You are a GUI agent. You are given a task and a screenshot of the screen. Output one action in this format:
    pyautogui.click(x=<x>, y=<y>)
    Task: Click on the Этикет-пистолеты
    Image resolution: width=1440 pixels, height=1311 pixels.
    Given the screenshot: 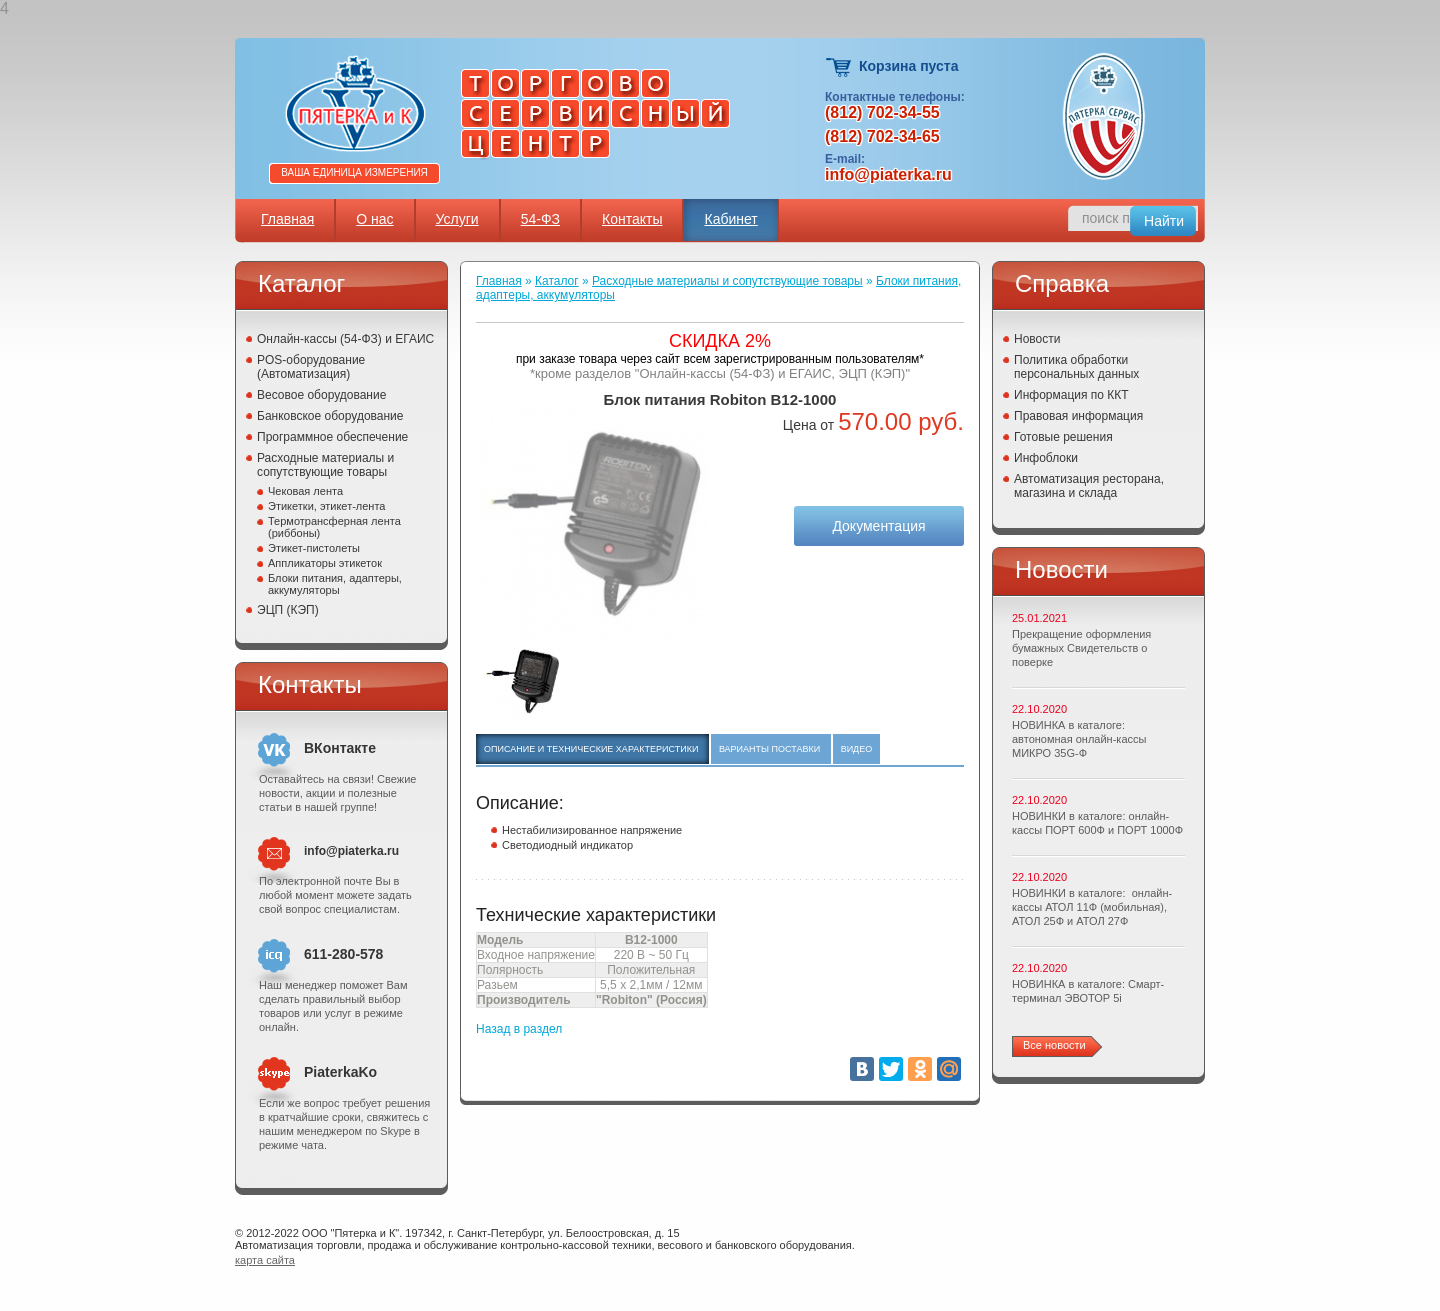 What is the action you would take?
    pyautogui.click(x=314, y=548)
━━━━━━━━
** PROMPT **
Repeat exactly the lines of the data from the first one through the line with "Image resolution: width=1440", both of them included.

** RESPONSE BOX **
You are a GUI agent. You are given a task and a screenshot of the screen. Output one action in this format:
    pyautogui.click(x=<x>, y=<y>)
    Task: Click on the Этикет-пистолеты
    Image resolution: width=1440 pixels, height=1311 pixels.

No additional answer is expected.